Local Interest




Beaufort adds smartphone app to toolkit for keeping city clean, safe and attractive

 People today use smartphones to check the weather and stock market, to connect with friends through email, texting or social media, and occasionally to place a call. Now, they can use their smartphone to help keep the City of Beaufort clean, safe and attractive.

 SafeBuilt, the company that handles codes enforcement for Beaufort, is promoting use of a smartphone application called Government Outreach. The app lets people share their concerns or complaints about possible code violations, including photos and GPS coordinates, directly from their phone.

“This is not spying on your neighbors. It is being a concerned citizen,” said Libby Anderson, director of planning for Beaufort. “We are using technology to provide one more way for people to help us keep Beaufort the special place that it is.”

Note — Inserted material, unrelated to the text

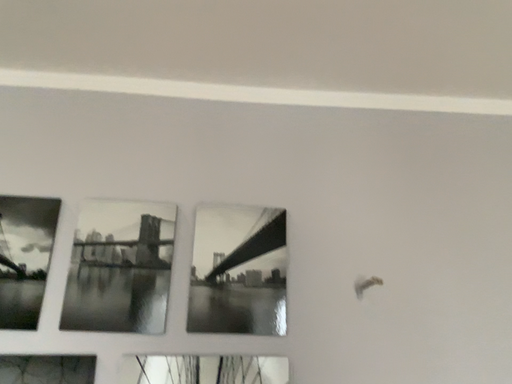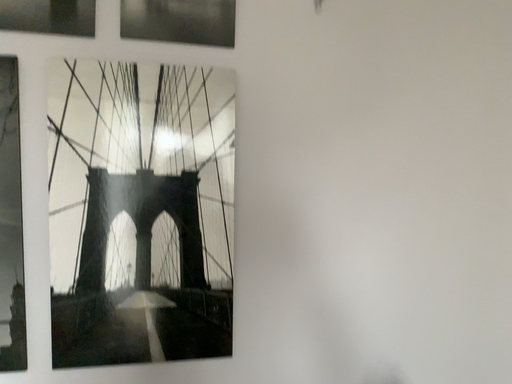 Question: Which way did the camera rotate in the video?

Choices:
 (A) rotated downward
 (B) rotated upward

Answer: (A)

For years, Beaufort’s residents and visitors have reported their concerns about overgrown lots, abandoned homes and vehicles, and suspicious behavior. Some of these concerns are tackled by the Police Department while others go to Codes Enforcement. In the past, these complaints were shared by telephone, letter or in person at City Hall.

 In recent years the most commonly-reported problem has been overgrown lots. Prior to major clean-ups in 2010-2012 conducted by neighborhood groups, volunteers and the City that removed more than 300 tons of trash, rubbish was a more prevalent problem. From January through August 2013, Beaufort received 85 complaints about overgrown lots, 20 property-maintenance concerns and 12 contacts regarding garbage.

The Government Outreach application is available for Android and Iphone smartphones. The app lets people remain anonymous or share their contact information with the City.

 No action is taken by the City or its Codes Enforcement team based only on the complaint or concern. The information is investigated, just as it would be if a Codes Enforcement officer saw the problem during a routine drive, Anderson said.

 The City encourages people to provide their contact information for follow-up as needed; however, similar to people calling in anonymous tips about crime, neighbors may prefer to remain confidential in their tips about possible code violations. Again, no action is taken simply on the basis of a complaint or concern being shared with the City either through the smartphone app or by other means. An investigation and review of the problem is conducted prior to any citations or other actions, City Manager Scott Dadson said.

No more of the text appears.